Retype all entries exactly, skipping pictures.

Records supplied section start

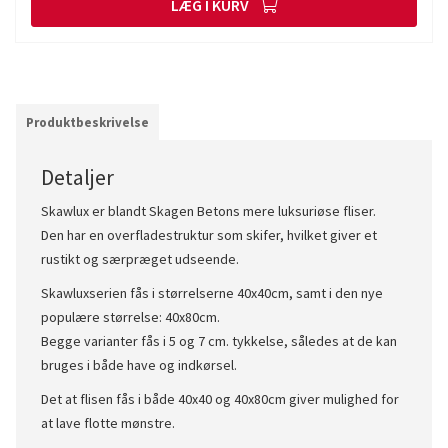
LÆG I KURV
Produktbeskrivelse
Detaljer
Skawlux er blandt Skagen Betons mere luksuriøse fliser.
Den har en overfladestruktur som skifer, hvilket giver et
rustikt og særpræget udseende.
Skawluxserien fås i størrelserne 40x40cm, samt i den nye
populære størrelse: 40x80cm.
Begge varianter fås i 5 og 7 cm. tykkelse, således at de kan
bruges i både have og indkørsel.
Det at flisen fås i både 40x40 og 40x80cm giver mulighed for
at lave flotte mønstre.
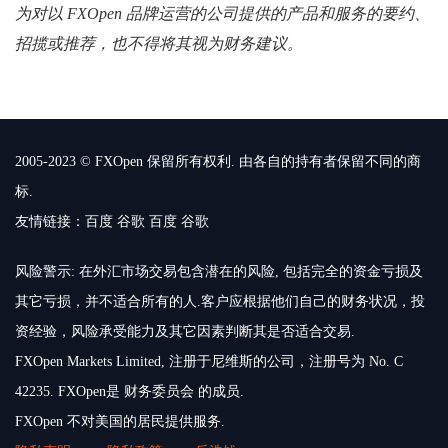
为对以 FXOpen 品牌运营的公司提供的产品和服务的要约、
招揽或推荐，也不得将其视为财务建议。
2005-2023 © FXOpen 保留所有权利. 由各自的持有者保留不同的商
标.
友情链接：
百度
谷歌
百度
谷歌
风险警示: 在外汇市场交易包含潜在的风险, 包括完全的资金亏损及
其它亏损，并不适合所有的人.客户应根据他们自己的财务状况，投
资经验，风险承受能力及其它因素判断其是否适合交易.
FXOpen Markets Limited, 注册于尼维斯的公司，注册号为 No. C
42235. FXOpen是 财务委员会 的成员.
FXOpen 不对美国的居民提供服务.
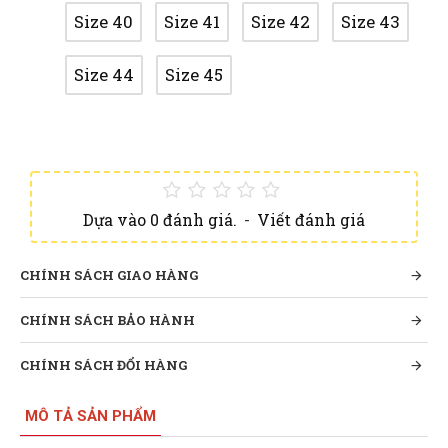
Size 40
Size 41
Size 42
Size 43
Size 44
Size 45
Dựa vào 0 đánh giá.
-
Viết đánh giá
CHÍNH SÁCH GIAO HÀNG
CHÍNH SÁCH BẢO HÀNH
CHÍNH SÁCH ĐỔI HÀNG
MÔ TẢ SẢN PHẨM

Records supplied section end

Response for this exercise -
LÆG I KURV
Produktbeskrivelse
Detaljer
Skawlux er blandt Skagen Betons mere luksuriøse fliser.
Den har en overfladestruktur som skifer, hvilket giver et
rustikt og særpræget udseende.
Skawluxserien fås i størrelserne 40x40cm, samt i den nye
populære størrelse: 40x80cm.
Begge varianter fås i 5 og 7 cm. tykkelse, således at de kan
bruges i både have og indkørsel.
Det at flisen fås i både 40x40 og 40x80cm giver mulighed for
at lave flotte mønstre.
为对以 FXOpen 品牌运营的公司提供的产品和服务的要约、
招揽或推荐，也不得将其视为财务建议。
2005-2023 © FXOpen 保留所有权利. 由各自的持有者保留不同的商
标.
友情链接：
百度
谷歌
百度
谷歌
风险警示: 在外汇市场交易包含潜在的风险, 包括完全的资金亏损及
其它亏损，并不适合所有的人.客户应根据他们自己的财务状况，投
资经验，风险承受能力及其它因素判断其是否适合交易.
FXOpen Markets Limited, 注册于尼维斯的公司，注册号为 No. C
42235. FXOpen是 财务委员会 的成员.
FXOpen 不对美国的居民提供服务.
Size 40
Size 41
Size 42
Size 43
Size 44
Size 45
Dựa vào 0 đánh giá.
-
Viết đánh giá
CHÍNH SÁCH GIAO HÀNG
CHÍNH SÁCH BẢO HÀNH
CHÍNH SÁCH ĐỔI HÀNG
MÔ TẢ SẢN PHẨM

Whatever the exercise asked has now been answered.